If you’re a communications leader, you’re likely feeling the pressure and for good reason. The landscape is chaotic.

Crises move at lightning speed, supercharged by social media and a disparate constellation of stakeholders with conflicting expectations. Add to that a hyper-polarized climate where nearly every issue becomes politicized, and it’s easy to see why navigating reputation risk has become exponentially more difficult.

Meanwhile, the media landscape is in flux. Traditional outlets are losing authority, misinformation spreads like wildfire, and trust is no longer centralized; it’s fragmented across a dizzying array of influencers, platforms, and niche communities. For brands, that means it’s harder than ever to shape consistent, credible narratives.

And that’s not all. Economic uncertainty continues to rattle both the public and private sectors. From rolling layoffs and market volatility to tariff threats and escalating trade tensions, the pressure is on, especially when it comes to protecting corporate revenues and justifying communications budgets.

The Opportunity: AI-Powered, Data-Driven Communications

Despite all the noise, there’s a bright spot — one that could help communications professionals not just survive but thrive.

For years, we’ve used tech tools like media monitoring platforms and databases. But until recently, they had only a marginal impact on how we worked or the business outcomes we could drive.

Enter large language models and generative AI.

These tools represent a true inflection point. They’re already enabling communications teams to move beyond reactive, manual approaches and toward more proactive, insight-led strategies that improve outcomes, not just optics.

With AI, we’re now equipped to analyze coverage, conversation, and cultural trends at scale — instantly and intelligently. That opens the door for more effective, real-time media intelligence, smarter issues management, and faster, more informed responses when a crisis hits.
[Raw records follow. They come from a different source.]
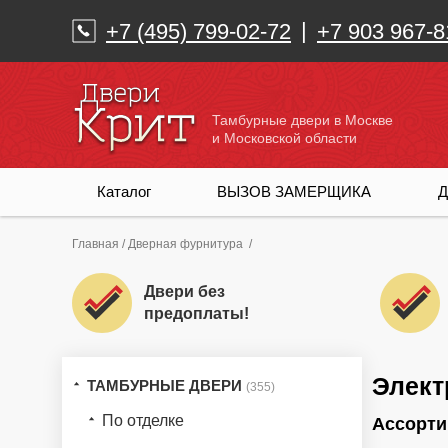
|
+7 (495) 799-02-72
+7 903 967-8
Тамбурные двери в Москве
и Московской области
Каталог
ВЫЗОВ ЗАМЕРЩИКА
Д
Главная
/
Дверная фурнитура
/
Двери без
предоплаты!
Элект
ТАМБУРНЫЕ ДВЕРИ
(355)
По отделке
Ассорти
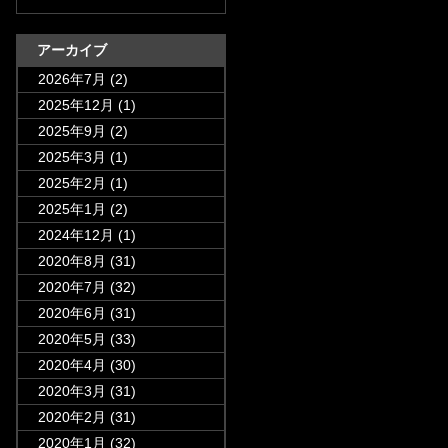
アーカイブ
2026年7月
(2)
2025年12月
(1)
2025年9月
(2)
2025年3月
(1)
2025年2月
(1)
2025年1月
(2)
2024年12月
(1)
2020年8月
(31)
2020年7月
(32)
2020年6月
(31)
2020年5月
(33)
2020年4月
(30)
2020年3月
(31)
2020年2月
(31)
2020年1月
(32)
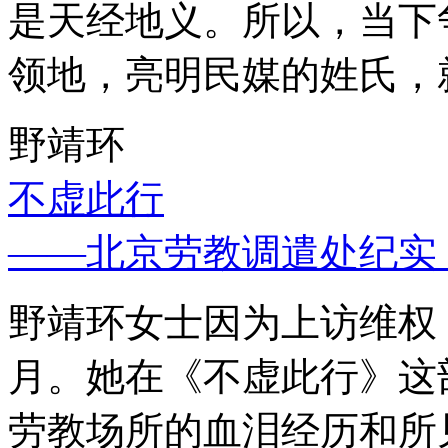
是天经地义。所以，当下
领地，亮明民媒的姓氏，
野靖环
不虚此行
——北京劳教调遣处纪实
野靖环女士因为上访维权，
月。她在《不虚此行》这
劳教场所的血泪经历和所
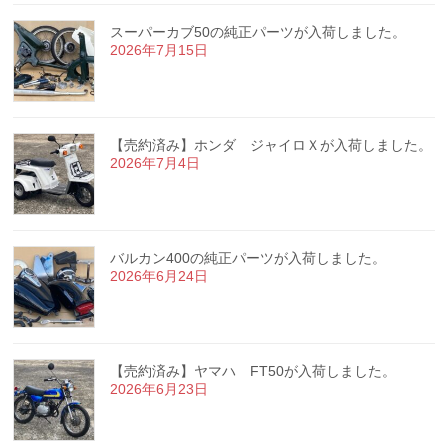
スーパーカブ50の純正パーツが入荷しました。
2026年7月15日
【売約済み】ホンダ ジャイロＸが入荷しました。
2026年7月4日
バルカン400の純正パーツが入荷しました。
2026年6月24日
【売約済み】ヤマハ FT50が入荷しました。
2026年6月23日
FleishmanHillard’s Ephraim Cohen moderates a conversation with Business Insider CTO Harry Hope during The Briefing Room: Teams of the Future in NYC — a dynamic discussion on how curiosity, integrity, and quiet persistence can guide teams through constant transformation.

The Future Is Now: Comms, Collaboration, and Leadership

What once took days and armies of analysts, AI can do in minutes.
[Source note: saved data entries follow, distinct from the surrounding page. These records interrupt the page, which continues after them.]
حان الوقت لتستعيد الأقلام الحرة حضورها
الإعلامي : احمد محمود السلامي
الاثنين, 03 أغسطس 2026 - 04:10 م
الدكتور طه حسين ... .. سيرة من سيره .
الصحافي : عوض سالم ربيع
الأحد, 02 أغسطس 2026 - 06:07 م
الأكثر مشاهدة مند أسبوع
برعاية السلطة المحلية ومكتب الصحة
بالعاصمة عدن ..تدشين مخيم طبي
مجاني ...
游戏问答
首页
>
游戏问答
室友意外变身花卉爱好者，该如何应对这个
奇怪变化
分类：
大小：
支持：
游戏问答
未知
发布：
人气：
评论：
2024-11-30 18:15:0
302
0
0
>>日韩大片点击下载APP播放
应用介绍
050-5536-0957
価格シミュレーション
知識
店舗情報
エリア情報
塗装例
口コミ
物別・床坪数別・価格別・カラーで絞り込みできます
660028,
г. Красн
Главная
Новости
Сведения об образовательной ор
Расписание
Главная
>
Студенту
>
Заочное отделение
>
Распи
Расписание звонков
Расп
Teams can tap into virtual audiences (or synthetic personas) to test messages and develop campaign hypotheses quickly and affordably. These techniques are also changing the game behind the scenes, with agencies using them to streamline business development and accelerate RFP workflows. Of course, care must be taken, especially when targeting niche or harder-to-reach audiences, to avoid misleading outputs or poor strategy based on bad data.
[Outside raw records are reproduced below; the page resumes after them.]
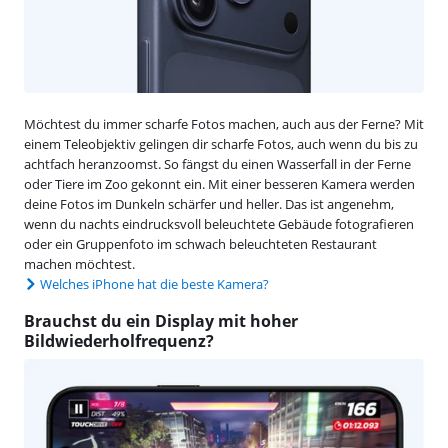
Möchtest du immer scharfe Fotos machen, auch aus der Ferne? Mit
einem Teleobjektiv gelingen dir scharfe Fotos, auch wenn du bis zu
achtfach heranzoomst. So fängst du einen Wasserfall in der Ferne
oder Tiere im Zoo gekonnt ein. Mit einer besseren Kamera werden
deine Fotos im Dunkeln schärfer und heller. Das ist angenehm,
wenn du nachts eindrucksvoll beleuchtete Gebäude fotografieren
oder ein Gruppenfoto im schwach beleuchteten Restaurant
machen möchtest.
Welches iPhone hat die beste Kamera?
Brauchst du ein Display mit hoher
Bildwiederholfrequenz?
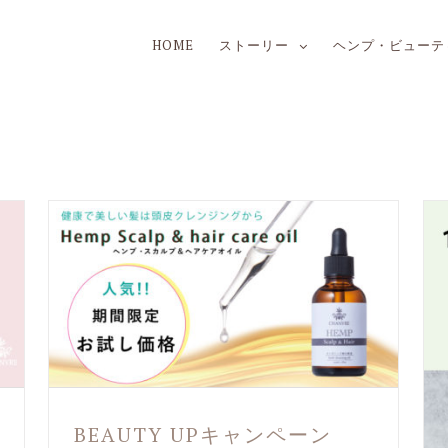
HOME
ストーリー
ヘンプ・ビューテ
BEAUTY UPキャンペーン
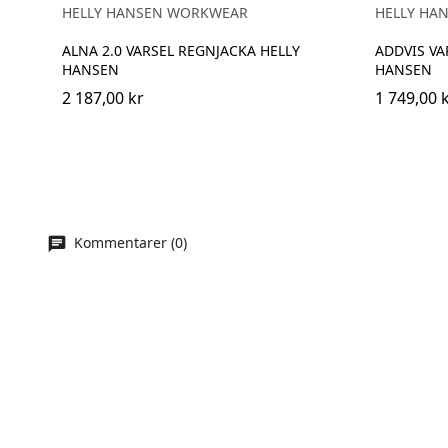
HELLY HANSEN WORKWEAR
HELLY HA
ALNA 2.0 VARSEL REGNJACKA HELLY
ADDVIS VA
HANSEN
HANSEN
2 187,00 kr
1 749,00 
Kommentarer (0)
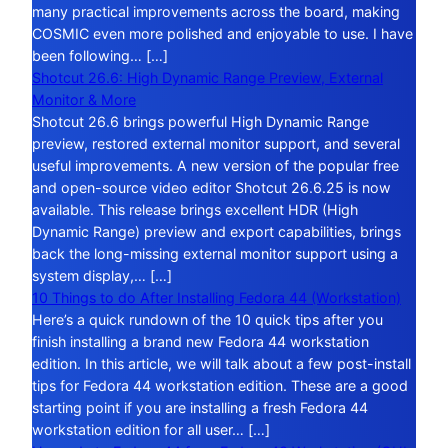
many practical improvements across the board, making
COSMIC even more polished and enjoyable to use. I have
been following… […]
Shotcut 26.6: High Dynamic Range Preview, External
Monitor & More
Shotcut 26.6 brings powerful High Dynamic Range
preview, restored external monitor support, and several
useful improvements. A new version of the popular free
and open-source video editor Shotcut 26.6.25 is now
available. This release brings excellent HDR (High
Dynamic Range) preview and export capabilities, brings
back the long-missing external monitor support using a
system display,… […]
10 Things to do After Installing Fedora 44 (Workstation)
Here’s a quick rundown of the 10 quick tips after you
finish installing a brand new Fedora 44 workstation
edition. In this article, we will talk about a few post-install
tips for Fedora 44 workstation edition. These are a good
starting point if you are installing a fresh Fedora 44
workstation edition for all user… […]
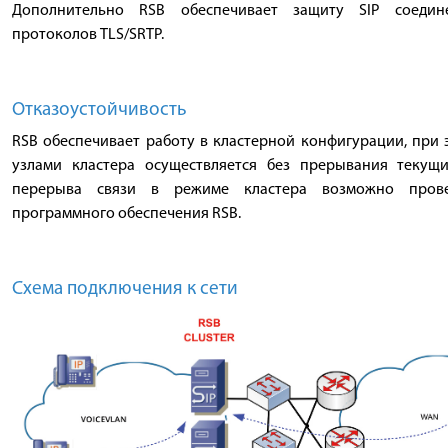
Дополнительно RSB обеспечивает защиту SIP соедин
протоколов TLS/SRTP.
Отказоустойчивость
RSB обеспечивает работу в кластерной конфигурации, при
узлами кластера осуществляется без прерывания текущи
перерыва связи в режиме кластера возможно прове
программного обеспечения RSB.
Схема подключения к сети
Creative production is also getting a tech-powered boost. AI tools can now generate brand-aligned visuals, edit videos, draft headlines, and even create compelling campaign concepts — all faster, cheaper, and at scale.

But here’s the catch: all this potential only matters if teams are equipped and empowered to use it.

That’s where leadership comes in. Communications leaders must play an active role in fostering a culture of innovation. That means encouraging experimentation, offering training, and helping teams develop fluency with AI tools. In today’s environment, AI isn’t just a productivity enhancer, it’s a strategic lever.

And as communications teams are increasingly expected to demonstrate measurable impact, AI is enabling a new era of outcomes-focused storytelling. From real-time analytics to advanced attribution modeling, we’re more strongly positioned to tie comms efforts to business outcomes in a way that makes sense to the C-suite.

Bottom Line: A Strategic Imperative, Not Just a Tool

AI isn’t just here to optimize how we write press releases or track media hits. It’s reshaping the very foundation of the communications function.

The leaders who will thrive in this new landscape are the ones who see AI not as a threat, but as a strategic enabler. By embracing AI capabilities across insights, content, issues management, and measurement, communications professionals can elevate their strategic value and align more closely with business goals.

The challenge is real, but so is the opportunity.

Now’s the time to lead with clarity, act with urgency, and build teams that are ready for what’s next.